Nothing but the lines from the top of the records through the line with "grain and cattle" should be returned, exactly, and without pictures.

Record excerpts START

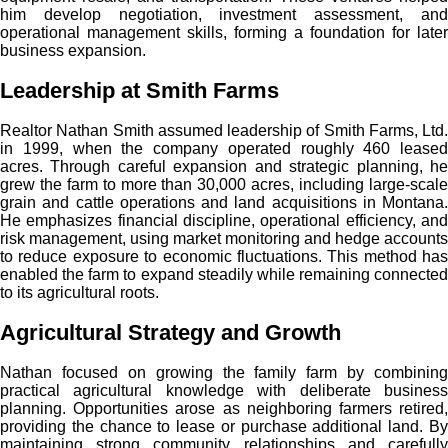
him develop negotiation, investment assessment, and
operational management skills, forming a foundation for later
business expansion.
Leadership at Smith Farms
Realtor Nathan Smith assumed leadership of Smith Farms, Ltd.
in 1999, when the company operated roughly 460 leased
acres. Through careful expansion and strategic planning, he
grew the farm to more than 30,000 acres, including large-scale
grain and cattle operations and land acquisitions in Montana.
He emphasizes financial discipline, operational efficiency, and
risk management, using market monitoring and hedge accounts
to reduce exposure to economic fluctuations. This method has
enabled the farm to expand steadily while remaining connected
to its agricultural roots.
Agricultural Strategy and Growth
Nathan focused on growing the family farm by combining
practical agricultural knowledge with deliberate business
planning. Opportunities arose as neighboring farmers retired,
providing the chance to lease or purchase additional land. By
maintaining strong community relationships and carefully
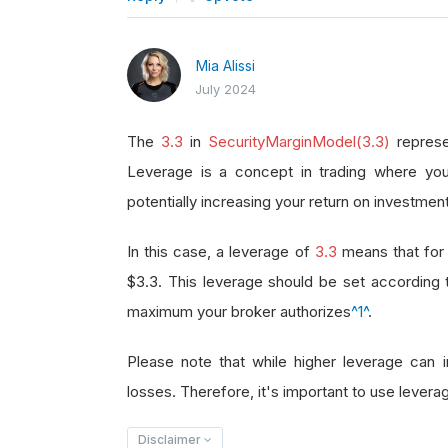
Mia Alissi
July 2024
The
3.3
in
SecurityMarginModel(3.3)
represe
Leverage is a concept in trading where you
potentially increasing your return on investment
In this case, a leverage of
3.3
means that for 
$3.3. This leverage should be set according
maximum your broker authorizes
^1^
.
Please note that while higher leverage can in
losses. Therefore, it's important to use leverag
Disclaimer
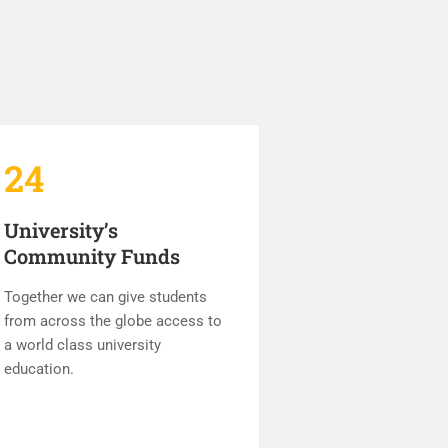
24
University’s
Community Funds
Together we can give students
from across the globe access to
a world class university
education.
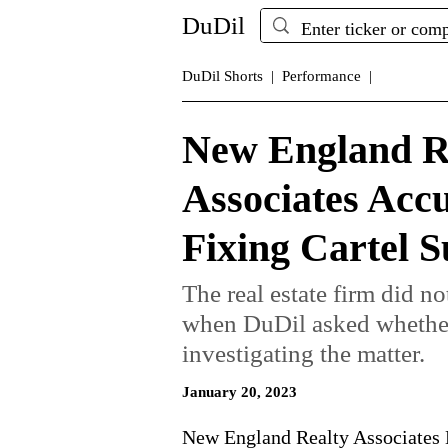
DuDil
DuDil Shorts |
Performance |
New England R
Associates Acc
Fixing Cartel S
The real estate firm did n
when DuDil asked whether 
investigating the matter.
January 20, 2023
New England Realty Associates 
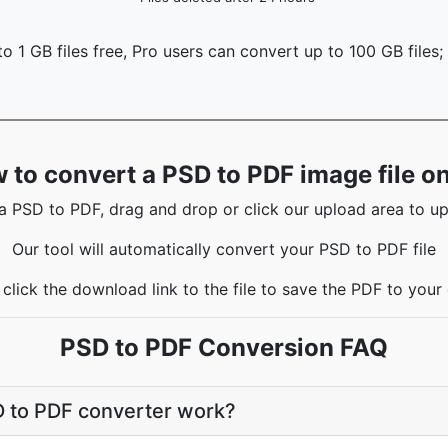
o 1 GB files free, Pro users can convert up to 100 GB files;
 to convert a PSD to PDF image file on
a PSD to PDF, drag and drop or click our upload area to upl
Our tool will automatically convert your PSD to PDF file
click the download link to the file to save the PDF to you
PSD to PDF Conversion FAQ
 to PDF converter work?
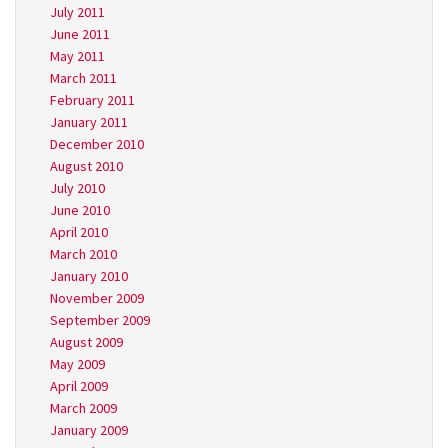
July 2011
June 2011
May 2011
March 2011
February 2011
January 2011
December 2010
August 2010
July 2010
June 2010
April 2010
March 2010
January 2010
November 2009
September 2009
August 2009
May 2009
April 2009
March 2009
January 2009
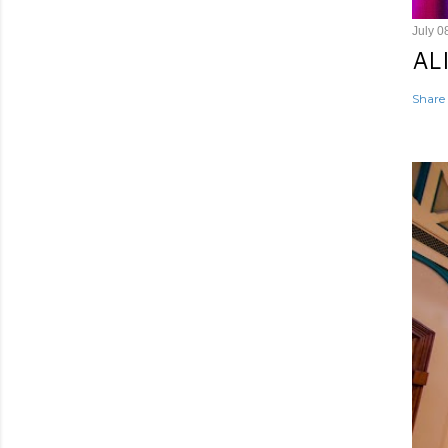
July 0
AL
Share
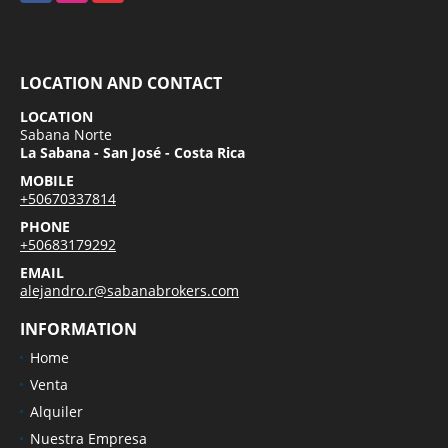
LOCATION AND CONTACT
LOCATION
Sabana Norte
La Sabana - San José - Costa Rica
MOBILE
+50670337814
PHONE
+50683179292
EMAIL
alejandro.r@sabanabrokers.com
INFORMATION
Home
Venta
Alquiler
Nuestra Empresa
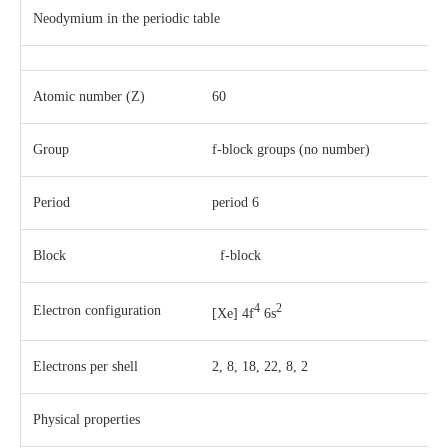
Neodymium in the periodic table
Atomic number (Z)
60
Group
f-block groups (no number)
Period
period 6
Block
f-block
4
2
Electron configuration
[Xe] 4f
6s
Electrons per shell
2, 8, 18, 22, 8, 2
Physical properties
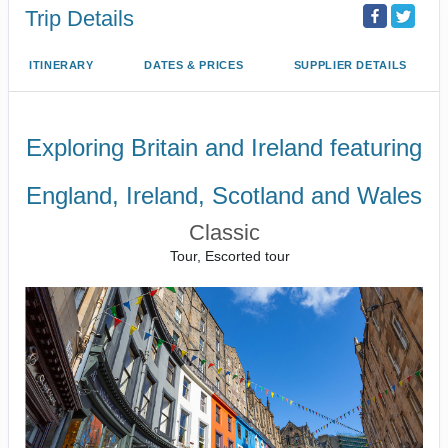
Trip Details
ITINERARY
DATES & PRICES
SUPPLIER DETAILS
Exploring Britain and Ireland featuring
England, Ireland, Scotland and Wales
Classic
Tour, Escorted tour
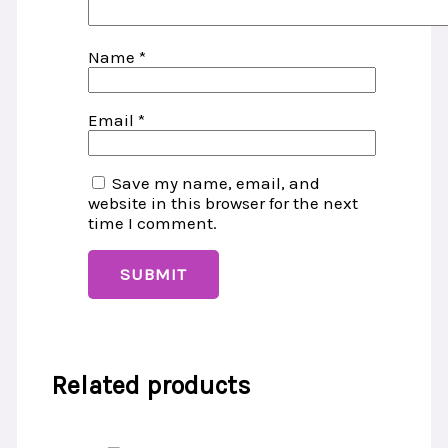
Name
*
Email
*
Save my name, email, and
website in this browser for the next
time I comment.
Related products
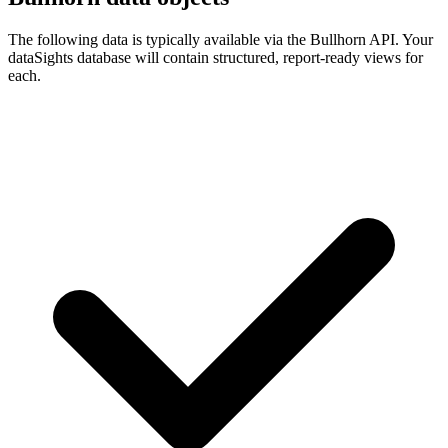
The following data is typically available via the Bullhorn API. Your
dataSights database will contain structured, report-ready views for
each.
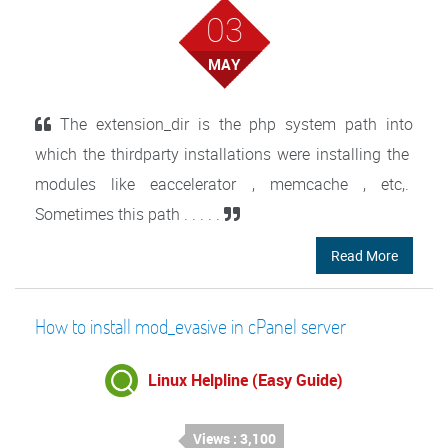
03
MAY
The extension_dir is the php system path into
which the thirdparty installations were installing the
modules like eaccelerator , memcache , etc,.
Sometimes this path . . . . .
Read More
How to install mod_evasive in cPanel server
Linux Helpline (Easy Guide)
Views : 3,100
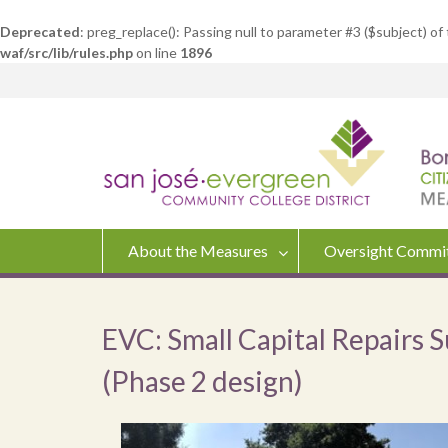
Deprecated
: preg_replace(): Passing null to parameter #3 ($subject) of
waf/src/lib/rules.php
on line
1896
Skip
to
content
About the Measures
Oversight Commi
EVC: Small Capital Repairs 
(Phase 2 design)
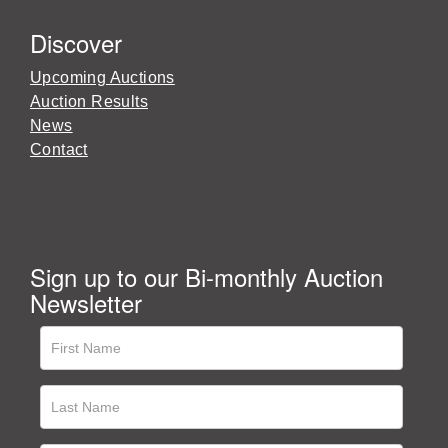
Discover
Upcoming Auctions
Auction Results
News
Contact
Sign up to our Bi-monthly Auction
Newsletter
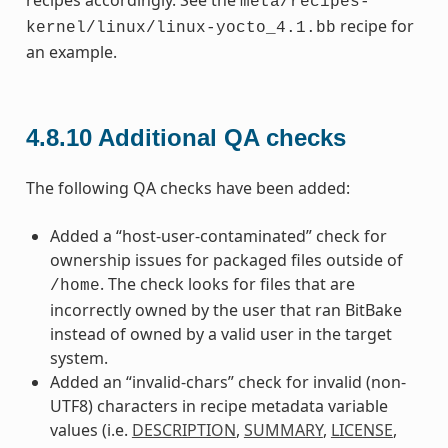
meta/recipes-
recipe for
kernel/linux/linux-yocto_4.1.bb
an example.
4.8.10
Additional QA checks
The following QA checks have been added:
Added a “host-user-contaminated” check for
ownership issues for packaged files outside of
. The check looks for files that are
/home
incorrectly owned by the user that ran BitBake
instead of owned by a valid user in the target
system.
Added an “invalid-chars” check for invalid (non-
UTF8) characters in recipe metadata variable
values (i.e.
DESCRIPTION
,
SUMMARY
,
LICENSE
,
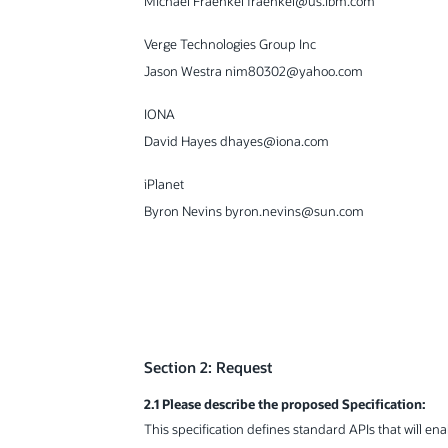
Michael Fraenkel fraenkel@us.ibm.com
Verge Technologies Group Inc
Jason Westra nim80302@yahoo.com
IONA
David Hayes dhayes@iona.com
iPlanet
Byron Nevins byron.nevins@sun.com
Section 2: Request
2.1 Please describe the proposed Specification:
This specification defines standard APIs that will e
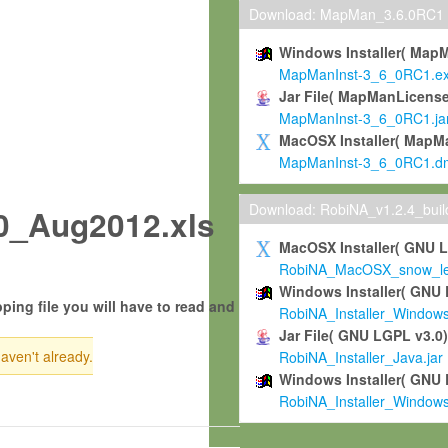
Download: MapMan_3.6.0RC1
Windows Installer( Map
MapManInst-3_6_0RC1.e
Jar File( MapManLicense
MapManInst-3_6_0RC1.ja
MacOSX Installer( MapM
MapManInst-3_6_0RC1.d
Download: RobiNA_v1.2.4_bui
_Aug2012.xls
MacOSX Installer( GNU 
RobiNA_MacOSX_snow_leo
Windows Installer( GNU 
ping file you will have to read and
RobiNA_Installer_Window
Jar File( GNU LGPL v3.0
haven't already.
RobiNA_Installer_Java.jar
Windows Installer( GNU 
RobiNA_Installer_Window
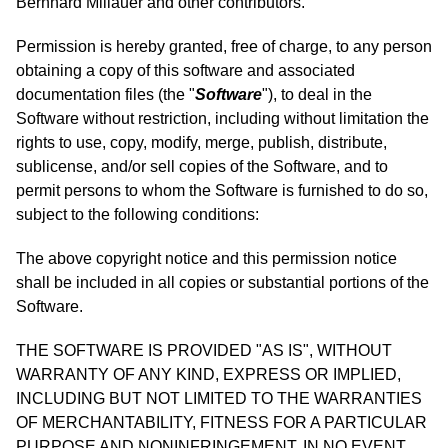
Bernhard Millauer and other contributors.
Permission is hereby granted, free of charge, to any person
obtaining a copy of this software and associated
documentation files (the "
Software
"), to deal in the
Software without restriction, including without limitation the
rights to use, copy, modify, merge, publish, distribute,
sublicense, and/or sell copies of the Software, and to
permit persons to whom the Software is furnished to do so,
subject to the following conditions:
The above copyright notice and this permission notice
shall be included in all copies or substantial portions of the
Software.
THE SOFTWARE IS PROVIDED "AS IS", WITHOUT
WARRANTY OF ANY KIND, EXPRESS OR IMPLIED,
INCLUDING BUT NOT LIMITED TO THE WARRANTIES
OF MERCHANTABILITY, FITNESS FOR A PARTICULAR
PURPOSE AND NONINFRINGEMENT. IN NO EVENT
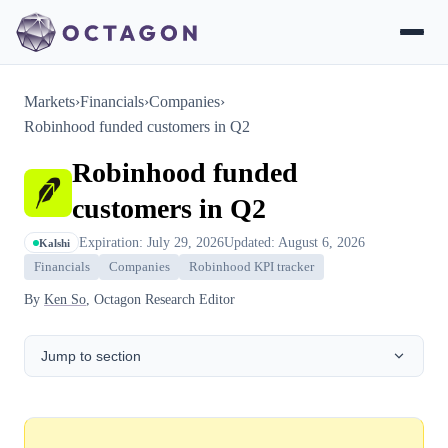
Markets
›
Financials
›
Companies
›
Robinhood funded customers in Q2
Robinhood funded
customers in Q2
Expiration: July 29, 2026
Updated: August 6, 2026
Kalshi
Financials
Companies
Robinhood KPI tracker
By
Ken So
, Octagon Research Editor
Jump to section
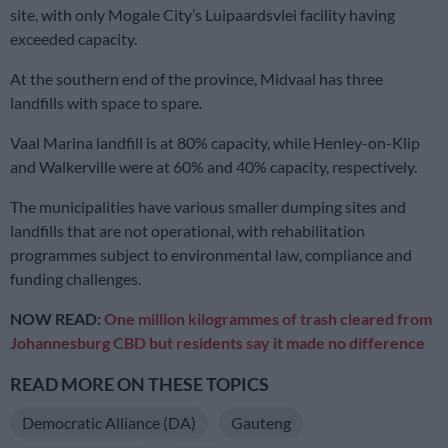
site, with only Mogale City’s Luipaardsvlei facility having
exceeded capacity.
At the southern end of the province, Midvaal has three
landfills with space to spare.
Vaal Marina landfill is at 80% capacity, while Henley-on-Klip
and Walkerville were at 60% and 40% capacity, respectively.
The municipalities have various smaller dumping sites and
landfills that are not operational, with rehabilitation
programmes subject to environmental law, compliance and
funding challenges.
NOW READ:
One million kilogrammes of trash cleared from
Johannesburg CBD but residents say it made no difference
READ MORE ON THESE TOPICS
Democratic Alliance (DA)
Gauteng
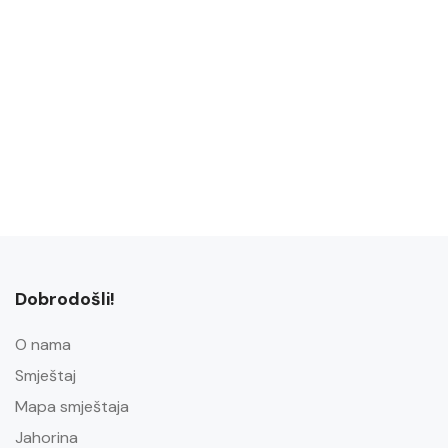
Dobrodošli!
O nama
Smještaj
Mapa smještaja
Jahorina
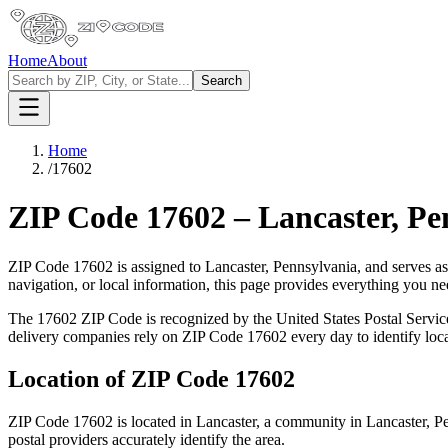
Home
About
Search
Home
/
17602
ZIP Code
17602
–
Lancaster
,
Pe
ZIP Code
17602
is assigned to
Lancaster
,
Pennsylvania
, and serves a
navigation, or local information, this page provides everything you 
The
17602
ZIP Code is recognized by the United States Postal Servi
delivery companies rely on ZIP Code
17602
every day to identify loc
Location of ZIP Code
17602
ZIP Code
17602
is located in
Lancaster
, a community in
Lancaster
,
Pe
postal providers accurately identify the area.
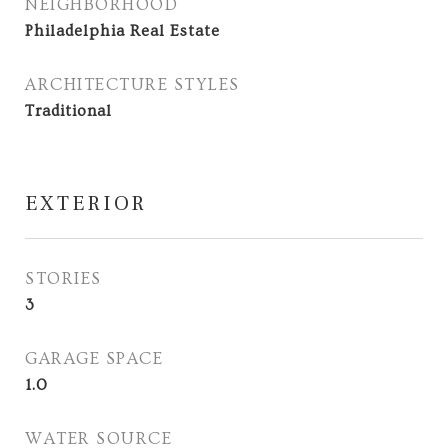
NEIGHBORHOOD
Philadelphia Real Estate
ARCHITECTURE STYLES
Traditional
EXTERIOR
STORIES
3
GARAGE SPACE
1.0
WATER SOURCE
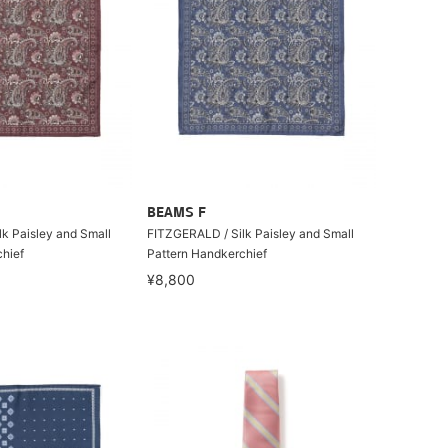
BEAMS F
k Paisley and Small
FITZGERALD / Silk Paisley and Small
hief
Pattern Handkerchief
¥8,800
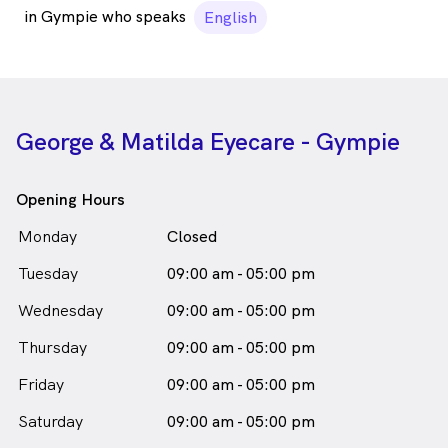
in Gympie who speaks
English
George & Matilda Eyecare - Gympie
Opening Hours
Monday
Closed
Tuesday
09:00 am - 05:00 pm
Wednesday
09:00 am - 05:00 pm
Thursday
09:00 am - 05:00 pm
Friday
09:00 am - 05:00 pm
Saturday
09:00 am - 05:00 pm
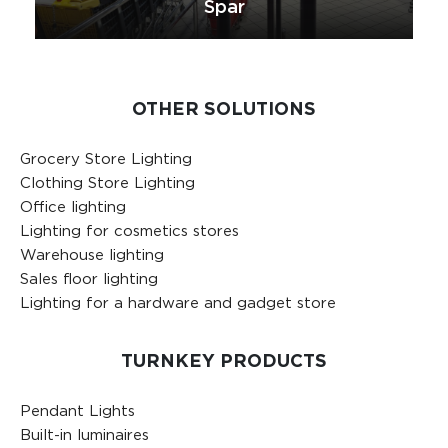
Spar
OTHER SOLUTIONS
Grocery Store Lighting
Clothing Store Lighting
Office lighting
Lighting for cosmetics stores
Warehouse lighting
Sales floor lighting
Lighting for a hardware and gadget store
TURNKEY PRODUCTS
Pendant Lights
Built-in luminaires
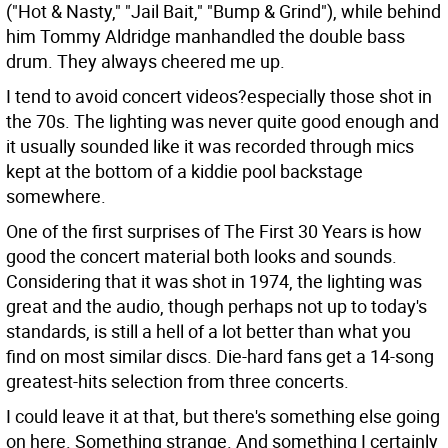
("Hot & Nasty," "Jail Bait," "Bump & Grind"), while behind
him Tommy Aldridge manhandled the double bass
drum. They always cheered me up.
I tend to avoid concert videos?especially those shot in
the 70s. The lighting was never quite good enough and
it usually sounded like it was recorded through mics
kept at the bottom of a kiddie pool backstage
somewhere.
One of the first surprises of The First 30 Years is how
good the concert material both looks and sounds.
Considering that it was shot in 1974, the lighting was
great and the audio, though perhaps not up to today's
standards, is still a hell of a lot better than what you
find on most similar discs. Die-hard fans get a 14-song
greatest-hits selection from three concerts.
I could leave it at that, but there's something else going
on here. Something strange. And something I certainly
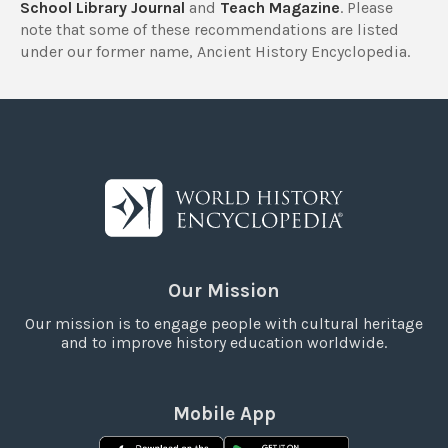
School Library Journal
and
Teach Magazine
. Please
note that some of these recommendations are listed
under our former name, Ancient History Encyclopedia.
Our Mission
Our mission is to engage people with cultural heritage
and to improve history education worldwide.
Mobile App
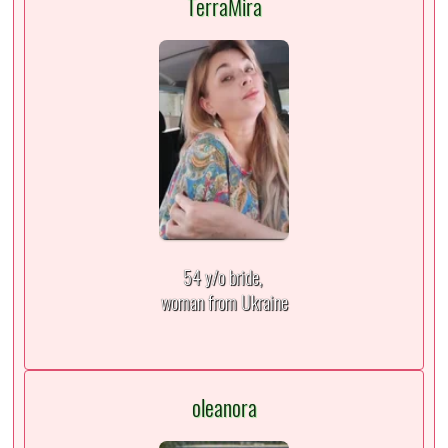
TerraMira
54 y/o bride,
woman from Ukraine
oleanora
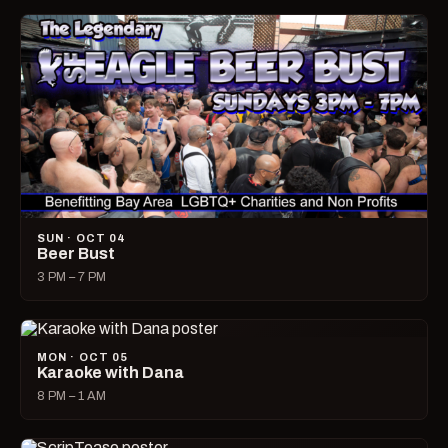
SUN · OCT 04
Beer Bust
3 PM – 7 PM
MON · OCT 05
Karaoke with Dana
8 PM – 1 AM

Record excerpts END

_Solution to the exercise_
him develop negotiation, investment assessment, and
operational management skills, forming a foundation for later
business expansion.
Leadership at Smith Farms
Realtor Nathan Smith assumed leadership of Smith Farms, Ltd.
in 1999, when the company operated roughly 460 leased
acres. Through careful expansion and strategic planning, he
grew the farm to more than 30,000 acres, including large-scale
grain and cattle operations and land acquisitions in Montana.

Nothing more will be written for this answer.